Social Enterprise magazine
Oliver Letwin MP, chair of the Conservative Party’s ongoing policy review, speaks to Social Enterprise’s editor, Tim West, about where Conservative thinking has got to and what we might expect in policy terms when the review concludes later this year
Tim West: Why is the Conservative Party interested in social enterprise?
Oliver Letwin: We’ve taken a very great interest in social enterprise as a way of delivering services and as a way of liberating ourselves from a sort of bureaucratic approach to service delivery, with a more human, more localist flavour. Various policy reviews, of which I am in overall charge, have been looking really very closely at the question of how you can best deliver services and how social enterprises fit into that model of service delivery and also how they can help to address problems of social justice…
I think that in ‘Cameron’s Conservatives’ there’s a particular emphasis on this because we are trying to find ways of sharing responsibility – trusting people to get on with their own lives and to make their communities better, encouraging people to take civic responsibility and professional responsibility more into their own hands… You naturally look not just to the public sector – which has its place, of course – and not just to the commercial sector, but to this third world, betwixt the two, which can involve a contribution from government, but also a contribution from the people on the ground.
That very much connects with our idea that things should be more locally provided. For example, at the moment we are sponsoring the Sustainable Communities Bill, which I have been involved in drafting, because we want to try to transfer more power down to local communities. Very often it’s by finding ways for the social enterprises to deliver services locally that you can actually get the power – real decision-making, real choice – down into the local community, rather than just having it organised on the basis of national bureaucracies.
Tim West: What is the fundamental difference between your approach and Labour’s approach to social enterprise?
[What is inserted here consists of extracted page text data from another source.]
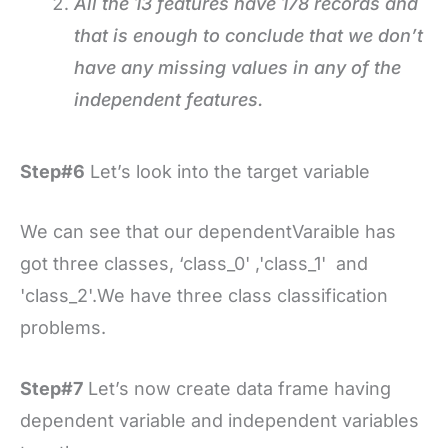
All the 13 features have 178 records and
that is enough to conclude that we don’t
have any missing values in any of the
independent features.
Step#6
Let’s look into the target variable
We can see that our dependentVaraible has
got three classes, ‘class_0' ,'class_1' and
'class_2'.We have three class classification
problems.
Step#7
Let’s now create data frame having
dependent variable and independent variables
Oliver Letwin: It’s not an ideological difference. We both agree that in principle social enterprise is a good thing. But we take the view that our idea of social responsibility implies trying to support and foster social enterprise but not control it, whereas I see that the temptation of the government has been to try to ring social enterprise within the net of targets, directives, plans, schemes, initiatives that are basically centralist. I would put it in terms of a centralist approach and a localist approach.